Matthew, she says, won't benefit from all of the successful fundraising, but others will.
"He's reached his peak," she says. "Now is our goal is just to make sure that anybody who's diagnosed from now on has a long, healthy life. Mobility and health. So that's our goal."
And in the short term, helping Grimsley win more football games, maybe even another state championship, will be Matthew's goal. He missed the win at Southern Pines Pinecrest last week because of a family trip, but he is hopeful the team that has won its first three games can return to championship form after seeing it wobble against Reagan in Winston-Salem the previous week.

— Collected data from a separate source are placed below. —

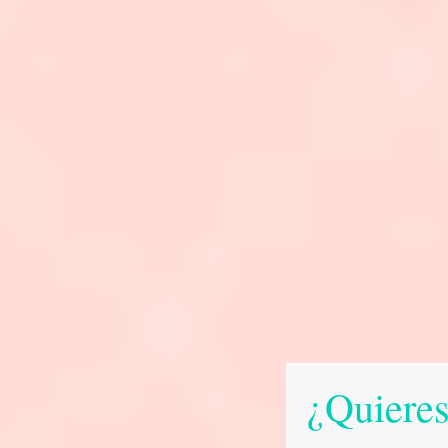
¿Quieres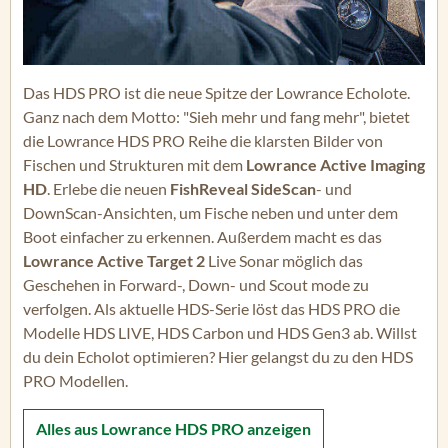
Das HDS PRO ist die neue Spitze der Lowrance Echolote.
Ganz nach dem Motto: "Sieh mehr und fang mehr", bietet
die Lowrance HDS PRO Reihe die klarsten Bilder von
Fischen und Strukturen mit dem
Lowrance Active Imaging
HD
. Erlebe die neuen
FishReveal SideScan
- und
DownScan-Ansichten, um Fische neben und unter dem
Boot einfacher zu erkennen. Außerdem macht es das
Lowrance Active Target 2
Live Sonar möglich das
Geschehen in Forward-, Down- und Scout mode zu
verfolgen. Als aktuelle HDS-Serie löst das HDS PRO die
Modelle HDS LIVE, HDS Carbon und HDS Gen3 ab. Willst
du dein Echolot optimieren? Hier gelangst du zu den HDS
PRO Modellen.
Alles aus
Lowrance HDS PRO
anzeigen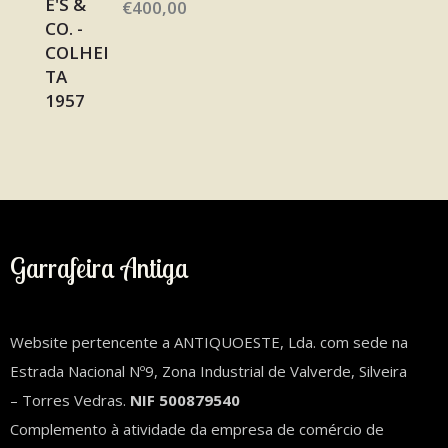
€
400,00
Garrafeira Antiga
Website pertencente a ANTIQUOESTE, Lda. com sede na
Estrada Nacional Nº9, Zona Industrial de Valverde, Silveira
– Torres Vedras.
NIF 500879540
Complemento à atividade da empresa de comércio de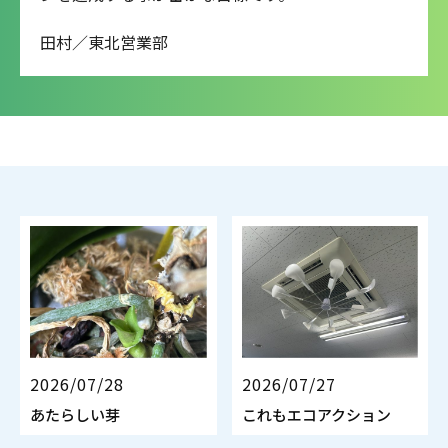
田村／東北営業部
2026/07/28
2026/07/27
あたらしい芽
これもエコアクション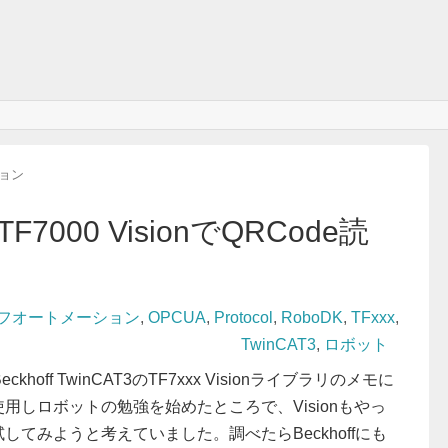
ション
3 TF7000 VisionでQRCode読
ベッコフオートメーション
,
OPCUA
,
Protocol
,
RoboDK
,
TFxxx
,
TwinCAT3
,
ロボット
ff TwinCAT3のTF7xxx Visionライブラリのメモに
使用しロボットの勉強を始めたところで、Visionもやっ
してみようと考えていました。調べたらBeckhoffにも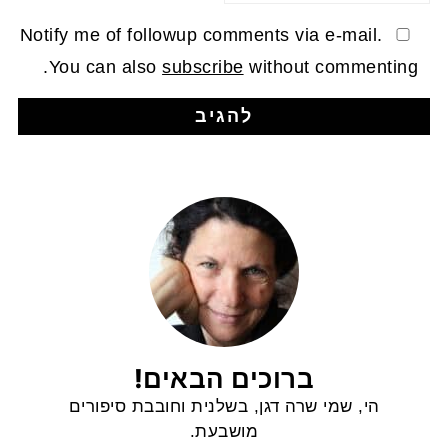
Notify me of followup comments via e-mail.
You can also
subscribe
without commenting.
ברוכים הבאים!
הי, שמי שרה דגן, בשלנית וחובבת סיפורים
מושבעת.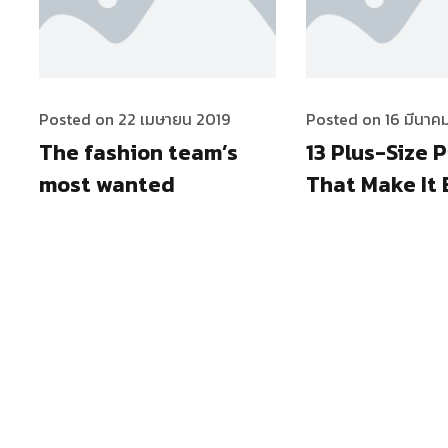
Posted on 22 เมษายน 2019
Posted on 16 มีนาค
The fashion team’s
13 Plus-Size 
most wanted
That Make It 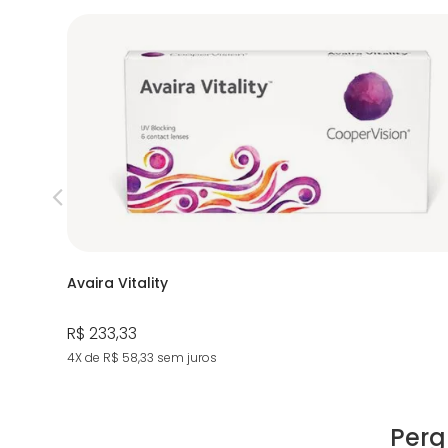
Avaira Vitality
R$ 233,33
4X de R$ 58,33
sem juros
Perg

"We were doing terrible in the first half," he says. "We were trailing 12 to zero. They did not look that great in the first half. It looked like they were going to lose, but then they came back and won."
Matthew, true to his team, wouldn't give up much information about Travis Shaw, the injured five-star defensive lineman who has announced he will play at Carolina next season. But in an era in which college athletes are known to skip bowl games to avoid injury risks before the NFL draft, Matthew isn't so sure they'll be able to keep the 6-foot-6, 325-pound Shaw off the field at Grimsley, even if it's just for a few games or for the playoffs.
"He loves his team," Matthew says.
Matthew, a 21st-century teen who can tell you about Joe Namath, loves his teams, too. Matthew is a Carolina Panthers fan, having met Luke Kuechly and Cam Newton and seen their teams play. He's seen a Clemson-State game in Raleigh and backs the Pack, and he's fond of Appalachian State, too.
But it's Grimsley first, starting with Southeast Guilford on Friday night at Jamieson Stadium, and then a visit to Northwest Guilford on the eve of the Miles for Matthew 5K.
He’s liking being a part of it.
"What he does is extremely important to us," the Whirlies coach Brown says, "and we know that we can count on him every Friday."